Up to now her mistress, Sarai, had always shown great kindness. She sympathized with Hagar’s grief when her master had moved camp and carried her away from her homeland. She wiped the tears from Hagar’s face when she lamented the loss of her family. Sarai even pitied Hagar when Abram forbid her to worship the gods of her homeland. To help Hagar understand Abram’s decision, Sarai taught Hagar the stories of Yahweh and his dealings with Adam, Noah and Shem. Sarai explained that their entire entourage left Ur and wandered the countryside because Abram’s God chose him and promised blessings.
Sarai’s kindness was born of understanding. Like Hagar, she left everything behind, but unlike Hagar, she was following a husband–a rich husband who showered her with love and exotic gifts. Sarai felt Hagar’s pain, but she would never fully understand. She didn’t know what it was like to have no rights, no liberty, no future. Her actions tonight proved it.
Hagar considered Sarai her only friend, but clearly friendship was not how Sarai saw the relationship. For Sarai apparently, Hagar was a means to an end. Without any consideration of Hagar’s feelings, Sarai just offered Hagar to Abram. Abram rejected the idea, but Sarai insisted explaining that through her ownership of Hagar, any offspring of Hagar’s would belong to Sarai.
Hagar’s world turned upside down in just a few short weeks.
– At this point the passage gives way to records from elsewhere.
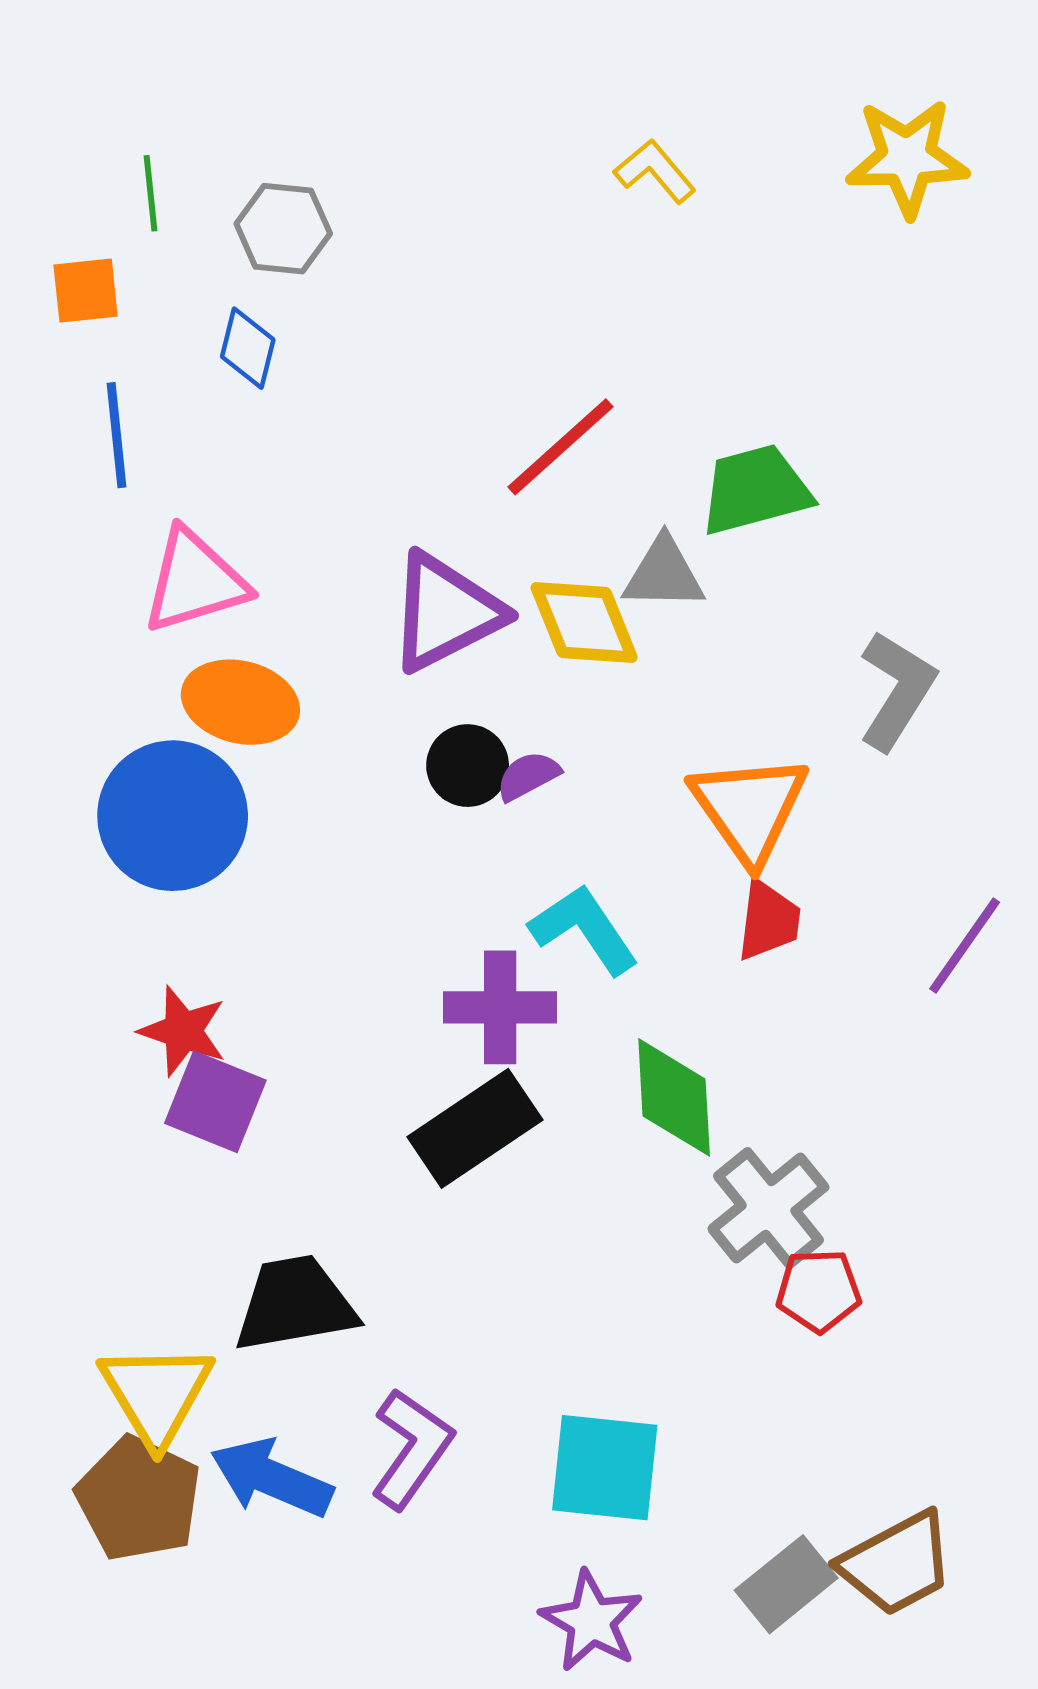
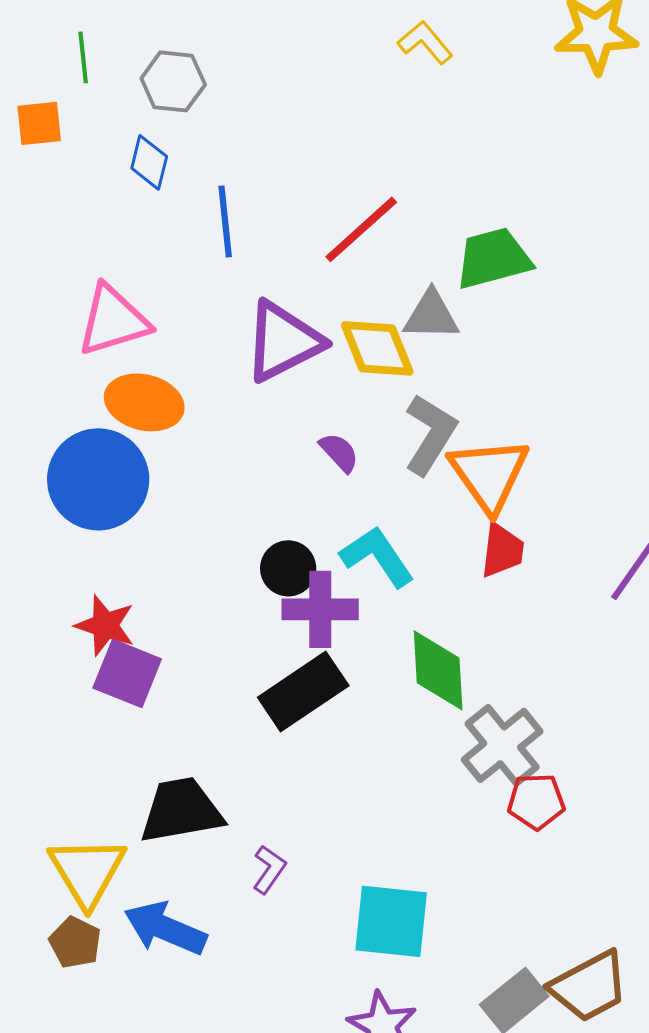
blue line: (117, 435) -> (225, 221), moved
gray L-shape: (897, 690) -> (430, 434), moved
black circle: (468, 766) -> (288, 568), moved
purple semicircle: (528, 776) -> (339, 452), turned 75
purple L-shape: (412, 1448) -> (269, 869), moved, size x0.6
brown pentagon: (139, 1499) -> (75, 942), size x0.6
What seemed like the worst possible scenario became the most wonderful. Where gruel and water had offered basic sustenance, she now dined on meat, pastries and milk. Instead of tending to Sarai’s morning rituals, Hagar had risen every day this week just before the midday-meal. The other servants, who were Chaldeans like Abram, had always looked down on her, the lesser Egyptian, but now she was above them. Where a slave had once been, now sat a surrogate mother.
Hagar’s pregnancy set the entire camp in an uproar. It seemed that after all these years, God had honored His promise and was blessing Abram with children. The only problem was that Sarai’s plan backfired. It proved to everyone that the problem of barrenness was in Sarai, not in Abram. Suddenly, others saw Hagar as more of a woman and more blessed than Sarai. Soon Hagar herself saw things this way and began to despise Abram’s legitimate wife, her mistress.
One day, tensions escalated to the point that Sarai turned on Abram blaming him for not being the spiritual leader in their home and for succumbing to her suggestion to impregnate a slave. Unable to face his wife’s anger, Abram told her to do whatever she wanted with Hagar. Sarai’s pain bred cruelty and soon Hagar fled Sarai’s wrath.
With just a few necessities, Hagar sought sanctuary in the wilderness. Once again she was nothing but a slave. Reality set in, and she realized that even though she was able to mother Abram’s children, she would never be the wife that he loved. Sinking to the ground in despair, she wondered how a runaway slave would provide for a child.
“Hagar, Sarai’s maid, where did you come from and where are you going?”
Jumping slightly, Hagar looked up into eyes of compassion. A stranger stood before her.
“I am fleeing my mistress,” Hagar replied. Whoever the stranger was, he knew enough to call her by name. There was no reason to hide her actions from him.
“Return to your mistress, and submit to her.” The stranger gestured in the direction she had come from. “I will bless your descendants and make a great nation from you. When you deliver the son you carry, call his name Ishmael because the LORD has seen your afflictions.”
Hagar looked down the road in fear. As much as she hated the thought of returning to Sarai, she believed the stranger.
“El-Roi,” she murmured. “The God who saw me.” Determinedly, she picked up her sack and headed back. Back to Sarai’s judgment and back to the man who didn’t love her. God had spoken, and He had a plan for her unborn child!
In Hagar’s story, we see a woman living a life she never wanted. The choices were made for her, and she felt hopeless. Interestingly enough, that was when God reached out and touched her life.
When has God done the same for you? How can you approach your situation differently knowing that He is El-Roi, the God who sees?